Thiago Gusmão afirma que a iniciativa do Poder Judiciário de Mato Grosso, e a parceria com as prefeituras, é um divisor de águas para discutir o TEA, que tem uma prevalência alta na população brasileira, mas há falta de dados para que políticas públicas sejam implementadas. “Falta o IBGE (Instituto Brasileiro de Geografia e Estatísticas) fazer um senso específico. No mundo, a cada 36 crianças que nascem, uma é autista e para cada 45 adultos, um é autista.”

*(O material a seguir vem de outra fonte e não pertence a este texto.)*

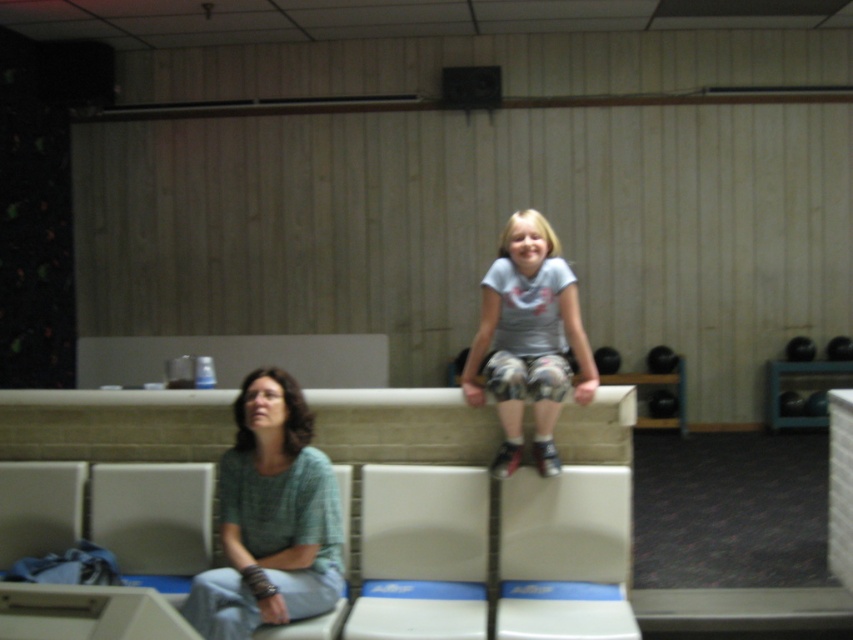 You are standing at the entrance of the bowling alley and want to sit on the wooden bench at upper center. According to the image, where should you walk to find it?

The wooden bench at upper center is located at point (114, 424), so walk towards that coordinate to find it.

Looking at this image, you are standing at the entrance of the bowling alley and want to find the green woven shirt at center. According to the coordinates provided, in which direction should you look to locate it?

The green woven shirt at center is located at coordinates point (271, 518), so you should look towards the lower right direction from your position at the entrance to locate it. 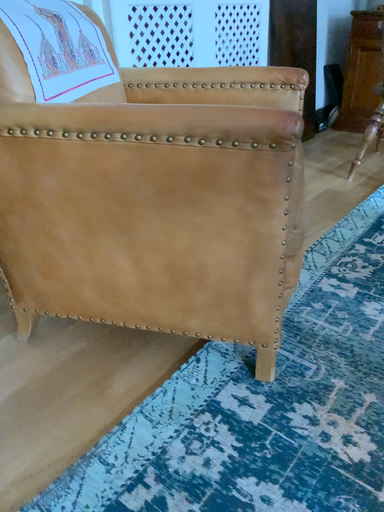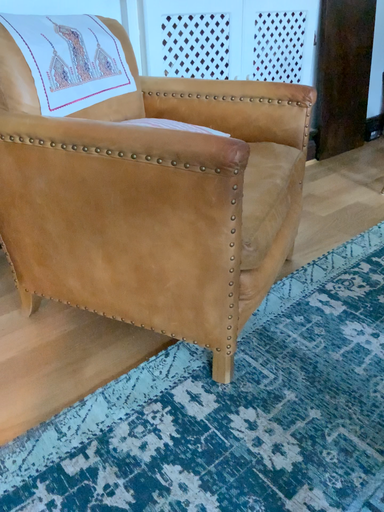 Question: Which way did the camera rotate in the video?

Choices:
 (A) rotated right
 (B) rotated left

Answer: (B)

“Se não abordamos o assunto agora para capacitar professores, para ter mais postos médicos, neurologistas pediatras entendendo autismo, o custo de vida dessas famílias e do Estado será maior. (...) teremos um problema que existe em outros países, teremos adultos não funcionais. A criança que não foi bem tratada vira um adolescente que não desenvolve as potencialidades e será um adulto com muito mais dificuldades. Começamos engatinhando, mas alguém tem que girar essa catraca para darmos pulos de evolução mais à frente. Por isso, é importante conscientizarmos, falarmos, mostrarmos e mudarmos a realidade por meio de políticas públicas”, diz o médico.
O TJMT Inclusivo foi promovido pelo TJMT, por meio da Comissão de Acessibilidade e Inclusão do TJMT, presidida pela desembargadora Nilza Maria Pôssas de Carvalho, em parceria com a Escola da Magistratura de Mato Grosso (Esmagis-MT), Escola dos Servidores do Poder Judiciário e prefeitura de Cuiabá.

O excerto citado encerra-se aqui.